My last column asked the question ‘Who killed Mumbai’s real estate?’ When I highlighted the scale of distortion that the proliferation of slums had caused, many readers asked me on Twitter and Linkedin about the possibility of real estate reviving in the city again.
The short and long answer to that is: Never. That’s because real estate cannot legitimately thrive in a city that has collapsed. Cities rise and crumble over a period of time but there comes an inflection point beyond which there is little scope of redemption. That year is 2019-20.
From this year onwards, the wealth of the powerful municipal corporation will wilt sharply. The annual revenues of Brihanmumbai Municipal Corporation (BMC) will probably remain in the vicinity of Rs 25,000 crore but that will mean nothing for the city. BMC’s finances from this year onwards will primarily be used to pay its employees.
Now, BMC has long been an organisation that loves its employees. How else does one explain that its chief engineers get a salary almost on par with the President of India?
Besides, it uses the practice ‘overtime pay’ to the hilt, routinely allowing even a driver to earn even more than the Municipal Commissioner.
This year, expenses will skyrocket. That’s because, after the implementation of the 7th Pay Commission, salaries and wages account for a whopping 76 percent of revenues (like BSNL). This ratio was less than 50 percent four years ago.
The ratio may even worsen further as revenues stagnate or fall. That’s because the two biggest sources of income — property taxes and development charges — are under severe threat.
Property tax revenue is generally around 20-25 percent of total revenues but that will in all likelihood fall given the political promises of its waiver for homes below the size of 500 square feet. Development charges – the various premiums taken from builders are under stress as inventory piles on and builders refrain from new construction. I have no sympathy in this regard as no organised player has been as responsible for unaffordable real estate as much as the government and municipal body.
Redevelopment advisor and expert Nayan Dedhia points out that often a whopping 30-42 percent of a project cost goes towards taxes (state and central), levies and premium charges. Note that two-third of the projects in the land-starved city are towards redevelopment. This excludes the premium paid for ‘smoother clearance’ of files which ranges anywhere between Rs 350/square feet to Rs 1,000/square feet.
Prices are still too high
There are some who argue that as the financing environment improves even the real estate market will revive. Others point out the upcoming connectivity due to the Mumbai Metro. I hate to break this optimism but all evidence suggests that the real estate market was weak even when financing was easier. Connectivity with the Metro construction is a positive when it gets completed (and politics may still hurt it) but it is likely to normalise prices across the city rather than provide highs and lows to locations based on their current connectivity.
The bottom line in Mumbai’s real estate is this: Prices are yet too high and the prime reason for high prices is the state and municipal body. Tough financing is only a peripheral factor in the stalling of 6,000 redevelopment projects.

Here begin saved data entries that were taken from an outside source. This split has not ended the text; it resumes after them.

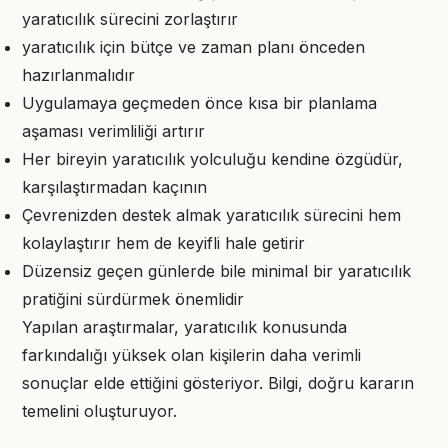
yaratıcılık sürecini zorlaştırır
yaratıcılık için bütçe ve zaman planı önceden
hazırlanmalıdır
Uygulamaya geçmeden önce kısa bir planlama
aşaması verimliliği artırır
Her bireyin yaratıcılık yolculuğu kendine özgüdür,
karşılaştırmadan kaçının
Çevrenizden destek almak yaratıcılık sürecini hem
kolaylaştırır hem de keyifli hale getirir
Düzensiz geçen günlerde bile minimal bir yaratıcılık
pratiğini sürdürmek önemlidir
Yapılan araştırmalar, yaratıcılık konusunda
farkındalığı yüksek olan kişilerin daha verimli
sonuçlar elde ettiğini gösteriyor. Bilgi, doğru kararın
temelini oluşturuyor.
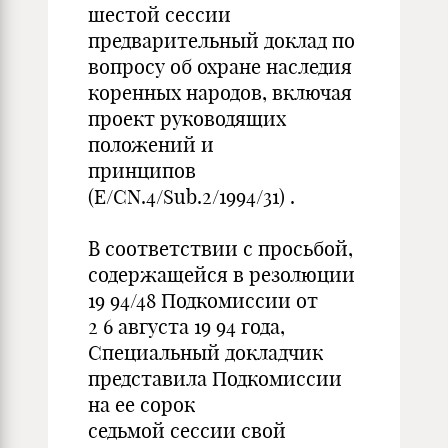
шестой сессии
предварительный доклад по
вопросу об охране наследия
коренных народов, включая
проект руководящих
положений и
принципов
(E/CN.4/Sub.2/1994/31) .
В соответствии с просьбой,
содержащейся в резолюции
19 94/48 Подкомиссии от
2 6 августа 19 94 года,
Специальный докладчик
представила Подкомиссии
на ее сорок
седьмой сессии свой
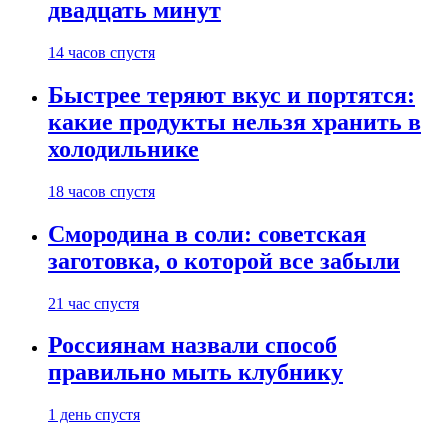
двадцать минут
14 часов спустя
Быстрее теряют вкус и портятся:
какие продукты нельзя хранить в
холодильнике
18 часов спустя
Смородина в соли: советская
заготовка, о которой все забыли
21 час спустя
Россиянам назвали способ
правильно мыть клубнику
1 день спустя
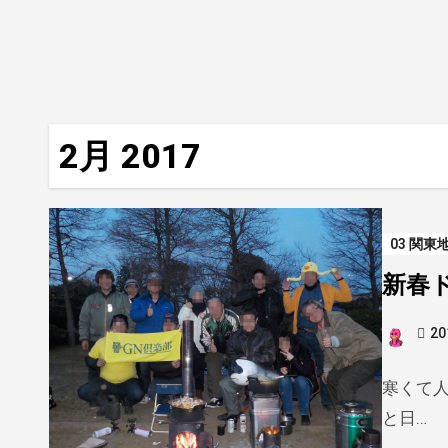
2月 2017
03 関東
新春
2
寒くて
と日…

Most of them are stalled due to unviability and many more will join the list going forward as well.
The disdain with which authorities view end-buyers is best demonstrated in their approach to the Ready Reckoner Rate. RRR has two uses – 1) When a builder goes to buy premiums from the BMC – its pricing is derived on the basis of a percentage of RRR. 2) When a buyer buys a flat from a builder then he pays a stamp duty and that has a relation to the RRR. Higher the ready reckoner rate – greater is the amount that builders have to pay for construction and greater is the amount of stamp duty that consumers pay while purchasing a flat. Both result in a higher purchase price for the flat and have caused enormous demand destruction. Such is the level of delusion in the minds of authorities that today most areas have an RRR higher than the market price. The market price may fall but RRR rarely ever does. Example: Lower Parel had RRR in 2013 of Rs 2,81,900/square metre. Despite keeping it unchanged for the last two years – its current RRR is 43 percent higher than 2013 levels even as market prices remain largely unchanged in the last 6 years.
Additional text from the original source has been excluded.